# Exercise prompt:
Once the line with "Pièces et chartes manuscrites collectées classées par famille" is found in the entries below, repeat that line and every one after it exactly, ending at the last.

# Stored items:
= = = = = = =

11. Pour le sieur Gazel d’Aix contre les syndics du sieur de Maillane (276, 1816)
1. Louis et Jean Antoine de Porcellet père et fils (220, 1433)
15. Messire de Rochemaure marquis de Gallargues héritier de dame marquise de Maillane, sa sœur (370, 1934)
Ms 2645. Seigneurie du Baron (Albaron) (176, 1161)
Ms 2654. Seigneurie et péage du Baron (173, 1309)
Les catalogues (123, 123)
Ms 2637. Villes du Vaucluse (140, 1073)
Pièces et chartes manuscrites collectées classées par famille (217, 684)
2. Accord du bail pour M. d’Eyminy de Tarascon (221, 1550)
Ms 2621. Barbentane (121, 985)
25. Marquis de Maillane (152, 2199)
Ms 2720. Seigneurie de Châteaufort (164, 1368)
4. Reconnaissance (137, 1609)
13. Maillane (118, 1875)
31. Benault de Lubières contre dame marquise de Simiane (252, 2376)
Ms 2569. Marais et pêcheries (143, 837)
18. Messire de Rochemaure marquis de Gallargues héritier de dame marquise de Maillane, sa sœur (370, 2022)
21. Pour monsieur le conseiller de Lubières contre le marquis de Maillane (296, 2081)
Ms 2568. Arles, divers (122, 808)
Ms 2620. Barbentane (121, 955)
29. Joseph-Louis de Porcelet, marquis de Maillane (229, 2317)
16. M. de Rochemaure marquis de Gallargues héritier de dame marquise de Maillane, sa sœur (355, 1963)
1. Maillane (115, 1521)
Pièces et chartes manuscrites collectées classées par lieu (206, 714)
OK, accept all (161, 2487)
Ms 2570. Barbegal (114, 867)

= = = = = = =

# Response area:
Pièces et chartes manuscrites collectées classées par famille (217, 684)
2. Accord du bail pour M. d’Eyminy de Tarascon (221, 1550)
Ms 2621. Barbentane (121, 985)
25. Marquis de Maillane (152, 2199)
Ms 2720. Seigneurie de Châteaufort (164, 1368)
4. Reconnaissance (137, 1609)
13. Maillane (118, 1875)
31. Benault de Lubières contre dame marquise de Simiane (252, 2376)
Ms 2569. Marais et pêcheries (143, 837)
18. Messire de Rochemaure marquis de Gallargues héritier de dame marquise de Maillane, sa sœur (370, 2022)
21. Pour monsieur le conseiller de Lubières contre le marquis de Maillane (296, 2081)
Ms 2568. Arles, divers (122, 808)
Ms 2620. Barbentane (121, 955)
29. Joseph-Louis de Porcelet, marquis de Maillane (229, 2317)
16. M. de Rochemaure marquis de Gallargues héritier de dame marquise de Maillane, sa sœur (355, 1963)
1. Maillane (115, 1521)
Pièces et chartes manuscrites collectées classées par lieu (206, 714)
OK, accept all (161, 2487)
Ms 2570. Barbegal (114, 867)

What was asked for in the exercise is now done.